Zelda lore
I really don't like how BoTW screwed up the Zelda lore by taking place in all the timelines, despite all the contradictions, and taking place over 10,000 years after the previous games. But TotK somehow made it worse.
First off, why haven't the Zonai been mentioned previously? I expect the first King of Hyrule to be Skyward Sword Link or a descendant of him, not some humanoid goat. Also, why are the Rito in the early days of Hyrule? It's already bad enough that BoTW implies that the Rito existed in all other timelines, while also coexisting with the Zora. Now apparently, they've been there since the beginning.
According to the ZeldaWiki, they're talking about the founding of a different incarnation of Hyrule. Well, that's great! The Hyrule we tried to revive in BoTW is not the same Hyrule we all know and love. Up to this point, the only other Hyrule we knew about was the New Hyrule in Spirit Tracks. And why did a non-Hylian decide to re-establish a kingdom that he has no ancestral connection to? It doesn't make sense. It's called Hy-rule, as in "Hylians rule".
Seriously, BoTW and ToTK might as well be reboots of the franchise, at this point. None of this makes any sense.
I also don't find the excuse that giving BoTW a set placement in the timeline would've limited the creative freedom of the development team. They could've easily made an open world Zelda game set immediately or a few centuries after Zelda II because Zelda II's overworld is huge, possibly even bigger than BoTW's/ToTK's overworld, and for whatever reason, Nintendo has never made a chronological follow-up to Zelda II even after over three decades. It would've been much easier to go with that route instead of fucking up the lore again.
https://zelda.fandom.com/wiki/Zelda_Timeline#Arrival_of_the_Zonai
Zelda lore
@xianc78 Hyrule is more like "hylia's rule" than "hylians rule." there is a lot we still don't know about the Zonai, but legends and such refer to them as gods, so perhaps hylia was a Zonai as well.
Eiji Aonuma has stated it does take place at the very end of one of the timelines, but never revealed which one. He's the guy who came up with the timeline to begin with so I'm assuming he isn't just talking out of his ass.
My interpretation of botw/TotK in the timeline is that it is perhaps a more unified timeline in 2 ways.
1) many zelda games are, in botw's lore, simply legends. Perhaps glimpses by sages into different realities and perpetuated as legends.
2) many zelda games are inevitable, regardless of timeline. They all will happen at some point and it will all happen over and over again.
Perhaps Zora lived elsewhere, beyond Hyrule. This is alluded to in TotK with the idea of more domains than just Zora's Domain that exist out of Hyrule. It's possible that some may have evolved differently or not at all depending on their geographic location and timeline.
That is to say nothing of the koroks, but that one is more easily explained.

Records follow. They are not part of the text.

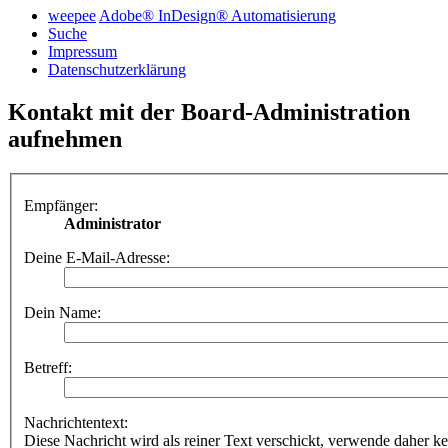
weepee
Adobe® InDesign® Automatisierung
Suche
Impressum
Datenschutzerklärung
Kontakt mit der Board-Administration
aufnehmen
Empfänger:
Administrator
Deine E-Mail-Adresse:
Dein Name:
Betreff:
Nachrichtentext:
Diese Nachricht wird als reiner Text verschickt, verwende dahe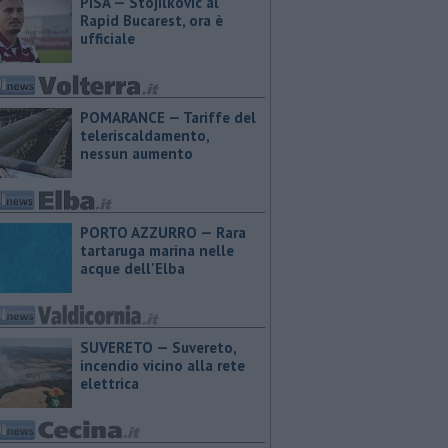
PISA — Stojilkovic al
Rapid Bucarest, ora è
ufficiale
POMARANCE — Tariffe del
teleriscaldamento,
nessun aumento
PORTO AZZURRO — Rara
tartaruga marina nelle
acque dell'Elba
SUVERETO — Suvereto,
incendio vicino alla rete
elettrica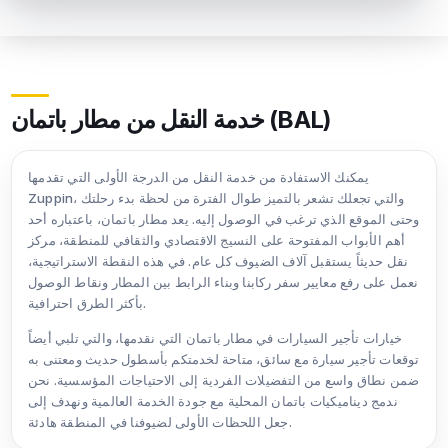
خدمة النقل من مطار باتمان (BAL)
يمكنك الاستفادة من خدمة النقل من الدرجة الأولى التي تقدمها
Zuppin، والتي تجعلك تشعر بالتميز طوال الفترة من لحظة بدء رحلتك
وحتى الموقع الذي ترغب في الوصول إليه. يعد مطار باتمان، باعتباره أحد
أهم الأبواب المفتوحة على النسيج الاقتصادي والثقافي للمنطقة، مركز
نقل حديثاً يستقبل آلاف الضيوف كل عام. في هذه النقطة الاستراتيجية،
نعمل على رفع معايير سفر ركابنا وبناء الرابط بين المطار ونقاط الوصول
بأكثر الطرق احترافية.
خيارات تأجير السيارات في مطار باتمان التي نقدمها، والتي تلبي أيضاً
توقعات تأجير سيارة مع سائق، متاحة لخدمتكم بأسطول حديث ومعتنى به
ضمن نطاق واسع من التفضيلات الفردية إلى الاحتياجات المؤسسية. نحن
ندمج ديناميكيات باتمان المحلية مع جودة الخدمة العالمية ونهدف إلى
جعل اللحظات الأولى لضيوفنا في المنطقة هادئة.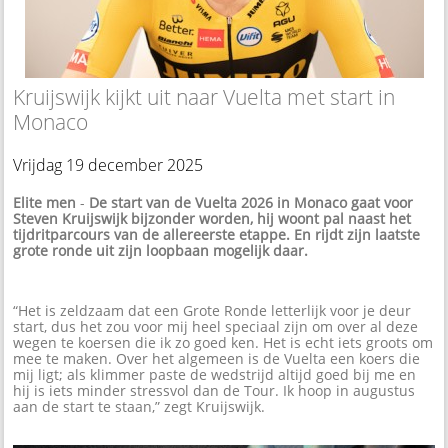
Kruijswijk kijkt uit naar Vuelta met start in
Monaco
Vrijdag 19 december 2025
Elite men
-
De start van de Vuelta 2026 in Monaco gaat voor
Steven Kruijswijk bijzonder worden, hij woont pal naast het
tijdritparcours van de allereerste etappe. En rijdt zijn laatste
grote ronde uit zijn loopbaan mogelijk daar.
“Het is zeldzaam dat een Grote Ronde letterlijk voor je deur
start, dus het zou voor mij heel speciaal zijn om over al deze
wegen te koersen die ik zo goed ken. Het is echt iets groots om
mee te maken. Over het algemeen is de Vuelta een koers die
mij ligt; als klimmer paste de wedstrijd altijd goed bij me en
hij is iets minder stressvol dan de Tour. Ik hoop in augustus
aan de start te staan,” zegt Kruijswijk.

Deku Tree turns them into sprites to protect them from Ganondorf before Wind Waker, so it stands to reason that he would do the same before breath of the wild at some point.
I definitely agree though that the story was only made more confusing and it doesn't really respect itself. It tries a little too hard to be the "smash ultimate" of zelda games, so to speak. The only game that surely exists as more than mere legend is Skyward Sword, given the existence of Fi inside the master sword. Perhaps Ocarina of Time as well, but we can't be too sure that those aren't just legends either.
Zelda lore
@xianc78 one can hope we get some explanation at some point on where the game is in the timeline because it's a clusterfuck right now.
i think TP could feasibly be a prequel to ALttP. the downfall timeline was a way of saying "this is everything before we had an idea of what we wanted the overall story to be" because after ocarina they actually had pretty clear ways for the story to go. it probably would have been better to not include those games in the timeline at all, give them their own place, because it doesn't make any sense that two timelines would be spawned due to time travel with one timeline being a purely hypothetical one. the downfall timeline is pretty much the "non-canon" timeline because of that. it would have been better to say those games were only canon to themselves, and that ocarina of time essentially was a reboot.
which could be basically what they're doing here with BotW and TotK, but it's made more confusing by the fact that it still references all of the old games and even uses common terminology like "the imprisoning war" despite it being a completely different war from the imprisoning war we had known before.
the story of botw and totk is serviceable by itself, but trying to fit it in the broader zelda mythos makes it seem pretty poor. i'm still looking forward to see how the zelda lore youtubers try to fit all the puzzle pieces together, though, or at least what they have to say about it.
tears of the kingdom reminds me of kingdom hearts 3 in a way, in that the fans hoped to get a lot of things about the story cleared up after such a long amount of time had passed, but they were only given more things to think about. it's in pretty poor form, imo.
botw/totk is certainly supposed to be a soft reboot. there's not really another way of looking at it.